→ **Task directions**: Among the entries below, count the lines where the string "Ideal" occurs, and give only the number.
BEGIN
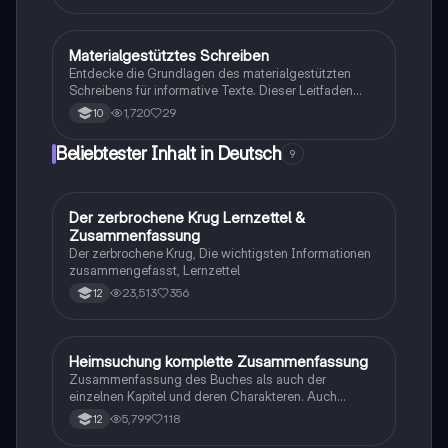
Techniken, die die deutsche Sprache bereichern. Ideal
für das Verständnis und die Anwendung in
schriftlichen und mündlichen Arbeiten.
Materialgestütztes Schreiben
Deutsch
Entdecke die Grundlagen des materialgestützten
Schreibens für informative Texte. Dieser Leitfaden
behandelt die Struktur, wichtige sprachliche Mittel und
1,720
29
10
praktische Beispiele, um deine Schreibfähigkeiten zu
verbessern. Ideal für Schüler, die lernen möchten, wie
Beliebtester Inhalt in Deutsch
9
man Informationen klar und sachlich präsentiert.
Der zerbrochene Krug Lernzettel &
Deutsch
Zusammenfassung
Der zerbrochene Krug, Die wichtigsten Informationen
zusammengefasst, Lernzettel
23,513
356
12
Heimsuchung komplette Zusammenfassung
Deutsch
Zusammenfassung des Buches als auch der
einzelnen Kapitel und deren Charakteren. Auch
tabellarisch. Im Unterricht ohne KI erstellt
5,799
118
12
END
→ **Response box**: 2